Egyptian companies working in Ethiopia’s embattled Tigray region are suing the federal government in Addis Ababa over disrupting production, local media reported on Monday.
The Cairo 24 website reported that Egyptian companies have formally entered into an international lawsuit against Ethiopia because of the damage to the industrial zone in the Tigray region and the disruption of work there for a year and a half since the start of the conflict there.
The head of the Egyptian industrial zone in Tigray and deputy head of the Federation of Egyptian Investors Alaa el-Saqti said that Egyptian factories investing in Ethiopia incurred losses amounting to about US$ 40 million, and the investing companies decided to resort to international arbitration to claim their rights.
“Egyptian companies affected by the conflicts and civil war in Ethiopia have resorted to international arbitration to compensate them for the losses,” he added.
Egyptian companies were forced to resort to this step following the failure of negotiations with the Ethiopian government and the Addis Ababa embassy in Egypt for the first six months of the year, and failure to reach an agreement that protects and compensates the investments of factories operating there.
Millions of people are under a blockade imposed by Ethiopia’s government on the embattled Tigray region.

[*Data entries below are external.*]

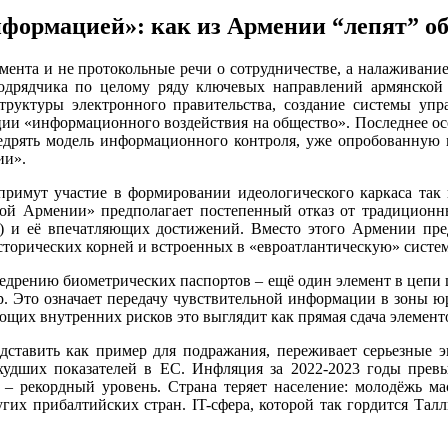
зинформацией»: как из Армении “лепят” о
мента и не протокольные речи о сотрудничестве, a налажива
 подрядчика по целому ряду ключевых направлений армянской
аструктуры электронного правительства, создание системы уп
ции «информационного воздействия на общество». Последнее осо
недрять модель информационного контроля, уже опробованную 
ии».
ты примут участие в формировании идеологического каркаса т
й Армении» предполагает постепенный отказ от традиционны
) и её впечатляющих достижений. Вместо этого Армении пре
исторических корней и встроенных в «евроатлантическую» систем
недрению биометрических паспортов – ещё один элемент в цепи
р. Это означает передачу чувствительной информации в зоны ю
ющих внутренних рисков это выглядит как прямая сдача элемент
дставить как пример для подражания, переживает серьезные э
 худших показателей в ЕС. Инфляция за 2022-2023 годы пре
 – рекордный уровень. Страна теряет население: молодёжь ма
угих прибалтийских стран. IT-сфера, которой так гордится Тал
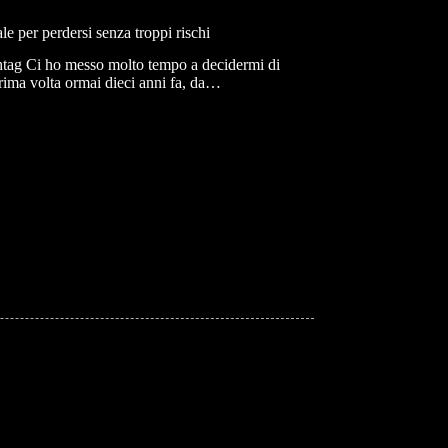
le per perdersi senza troppi rischi
shtag Ci ho messo molto tempo a decidermi di
prima volta ormai dieci anni fa, da…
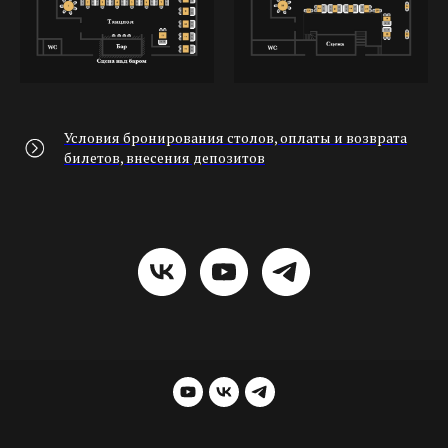
Условия бронирования столов, оплаты и возврата
билетов, внесения депозитов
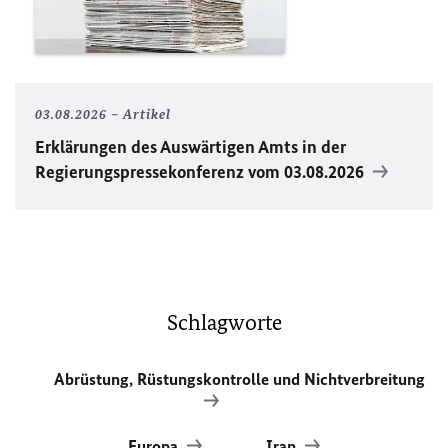
03.08.2026
Artikel
Erklärungen des Auswärtigen Amts in der
Regierungspressekonferenz vom 03.08.2026
Schlagworte
Abrüstung, Rüstungskontrolle und Nichtverbreitung
Europa
Iran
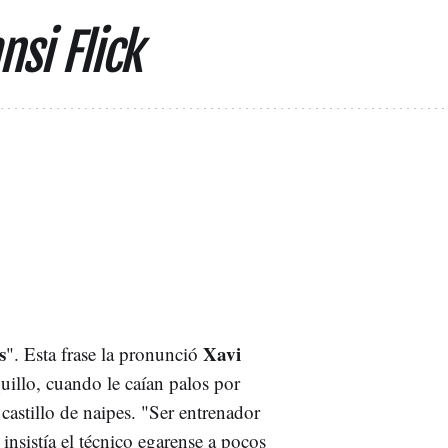
nsi Flick
s
Xavi
". Esta frase la pronunció
uillo, cuando le caían palos por
castillo de naipes. "Ser entrenador
insistía el técnico egarense a pocos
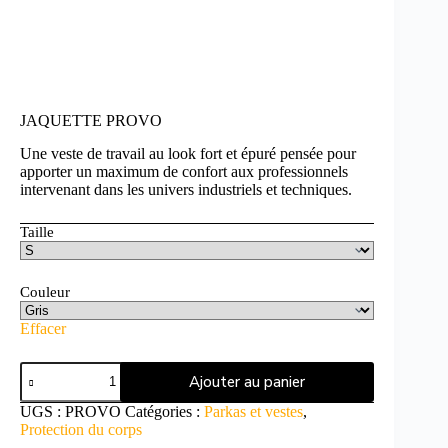
JAQUETTE PROVO
Une veste de travail au look fort et épuré pensée pour
apporter un maximum de confort aux professionnels
intervenant dans les univers industriels et techniques.
Taille
Couleur
Effacer
Ajouter au panier
UGS :
PROVO
Catégories :
Parkas et vestes
,
Protection du corps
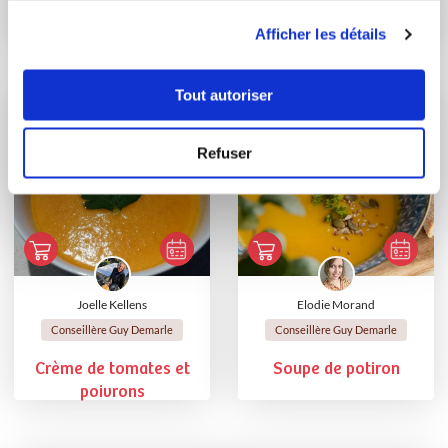
pomme de terre
utilisation de leurs services.
Velouté de potiron
Afficher les détails
patate douce
Tout autoriser
Refuser
Joelle Kellens
Elodie Morand
Conseillère Guy Demarle
Conseillère Guy Demarle
Crème de tomates et
Soupe de potiron
poivrons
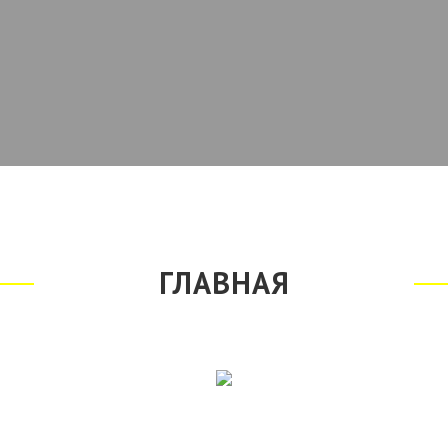
ГЛАВНАЯ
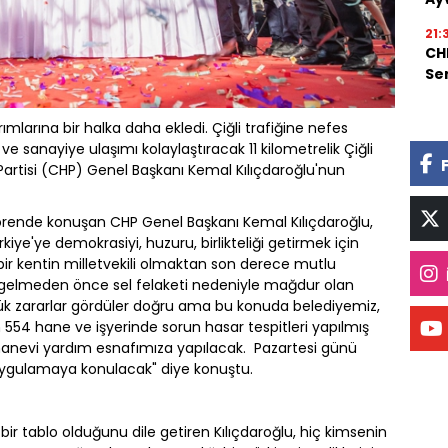
21:
CHP
Se
rımlarına bir halka daha ekledi. Çiğli trafiğine nefes
ve sanayiye ulaşımı kolaylaştıracak 11 kilometrelik Çiğli
artisi (CHP) Genel Başkanı Kemal Kılıçdaroğlu'nun
örende konuşan CHP Genel Başkanı Kemal Kılıçdaroğlu,
kiye'ye demokrasiyi, huzuru, birlikteliği getirmek için
ş bir kentin milletvekili olmaktan son derece mutlu
a gelmeden önce sel felaketi nedeniyle mağdur olan
Büyük zararlar gördüler doğru ama bu konuda belediyemiz,
n 554 hane ve işyerinde sorun hasar tespitleri yapılmış
e manevi yardım esnafımıza yapılacak. Pazartesi günü
uygulamaya konulacak" diye konuştu.
ir tablo olduğunu dile getiren Kılıçdaroğlu, hiç kimsenin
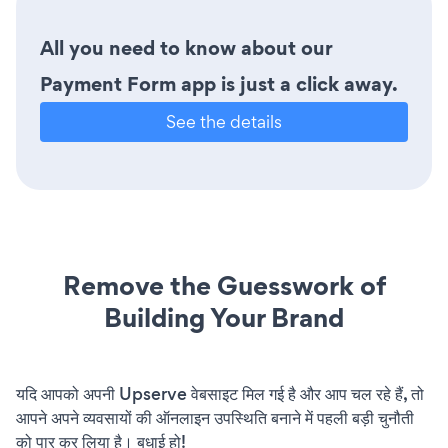
All you need to know about our
Payment Form app is just a click away.
See the details
Remove the Guesswork of
Building Your Brand
यदि आपको अपनी Upserve वेबसाइट मिल गई है और आप चल रहे हैं, तो
आपने अपने व्यवसायों की ऑनलाइन उपस्थिति बनाने में पहली बड़ी चुनौती
को पार कर लिया है। बधाई हो!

Ethiopia’s government this year declared the Tigray People’s Liberation Front, which dominated the country’s government for 27 years before Abiy came to power, a terrorist group after a political fallout turned into fighting: caught in the middle are civilians.
Thousands have died.
The United States is warning that food aid will run out for millions of hungry people under a blockade. USAID has warned that up to 900,000 people in Tigray face famine conditions in what has been called the world’s worst hunger crisis in a decade. The Associated Press has reported that scores of people have starved to death.
Ethiopia’s government, on the defensive after resurgent Tigray forces retook much of the region in June, has accused humanitarian workers of arming and supporting the fighters, and aid workers have described intense searches and confiscation of personal medication, cash and communications equipment as they try to enter the region on rare convoys or flights.
The government also suspended the operations of Doctors Without Borders’ Dutch section and the Norwegian Refugee Council, accusing them of spreading “misinformation.”